The Jewish leadership accepted the partition plan as "the indispensable minimum,"[38] glad to gain international recognition but sorry that they did not receive more.[39] The representatives of the Palestinian Arabs and the Arab League firmly opposed the UN action and rejected its authority in the matter, arguing that the partition plan was unfair to the Arabs because of the population balance at that time.[40] The Arabs rejected the partition, not because it was supposedly unfair, but because their leaders rejected any form of partition.[41][42] They held "that the rule of Palestine should revert to its inhabitants, in accordance with the provisions of [...] the Charter of the United Nations."[43] According to Article 73b of the Charter, the UN should develop self-government of the peoples in a territory under its administration. In the immediate aftermath of the UN's approval of the partition plan, explosions of joy in the Jewish community were counterbalanced by discontent in the Arab community. Soon after, violence broke out and became more prevalent. Murders, reprisals, and counter-reprisals came fast upon each other, resulting in dozens killed on both sides. The sanguinary impasse persisted as no force intervened to put a stop to the escalating violence.

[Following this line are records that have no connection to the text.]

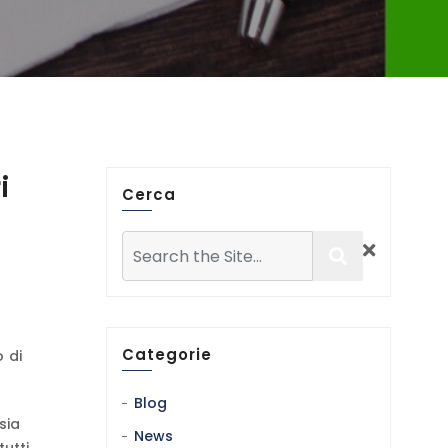
i
Cerca
Categorie
 di
Blog
sia
News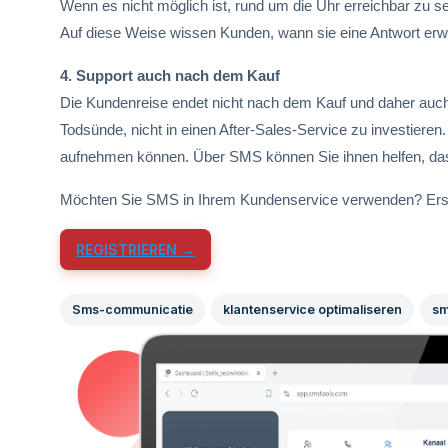
Wenn es nicht möglich ist, rund um die Uhr erreichbar zu s
Auf diese Weise wissen Kunden, wann sie eine Antwort erwar
4. Support auch nach dem Kauf
Die Kundenreise endet nicht nach dem Kauf und daher auch 
Todsünde, nicht in einen After-Sales-Service zu investie
aufnehmen können. Über SMS können Sie ihnen helfen, das 
Möchten Sie SMS in Ihrem Kundenservice verwenden? Erst
REGISTRIEREN →
Sms-communicatie
klantenservice optimaliseren
sm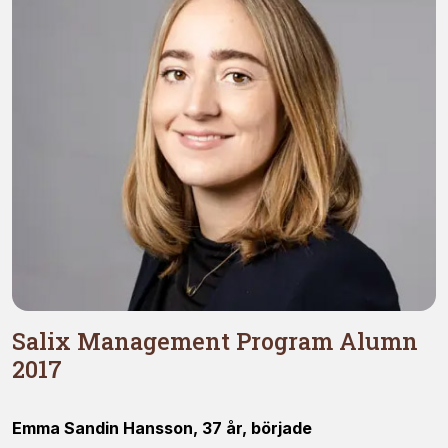
Nödvändiga
Dessa kakor
går inte att
välja bort. De
behövs för
att hemsidan
över huvud
taget ska
fungera.
Salix Management Program Alumn
2017
Statistik
För att vi ska
Emma Sandin Hansson, 37 år, började
kunna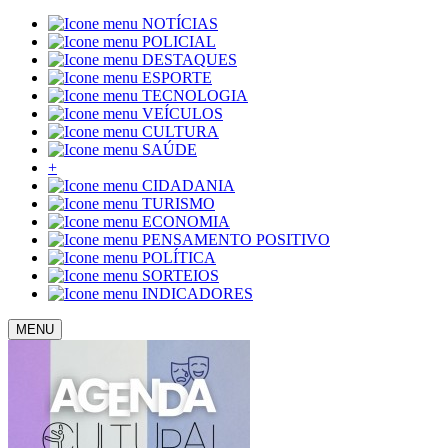
NOTÍCIAS
POLICIAL
DESTAQUES
ESPORTE
TECNOLOGIA
VEÍCULOS
CULTURA
SAÚDE
+
CIDADANIA
TURISMO
ECONOMIA
PENSAMENTO POSITIVO
POLÍTICA
SORTEIOS
INDICADORES
MENU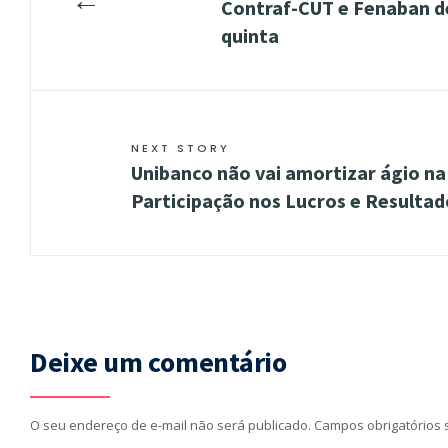
Contraf-CUT e Fenaban d
quinta
NEXT STORY
Unibanco não vai amortizar ágio na 
Participação nos Lucros e Resultad
Deixe um comentário
O seu endereço de e-mail não será publicado.
Campos obrigatórios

1947–48 Civil War in Mandatory Palestine

Proposed separation of Palestine.

The first phase of the war took place from the United Nations General Assembly vote for the Partition Plan for Palestine on 29 November 1947 until the termination of the British Mandate and Israeli proclamation of statehood on 14 May 1948.[44] During this period the Jewish and Arab communities of British Mandate clashed, while the British organised their withdrawal and intervened only occasionally. In the first two months of the Civil War, around 1,000 people were killed and 2,000 injured,[45] and by the end of March, the figure had risen to 2,000 dead and 4,000 wounded.[46] These figures correspond to an average of more than 100 deaths and 200 casualties per week in a population of 2,000,000.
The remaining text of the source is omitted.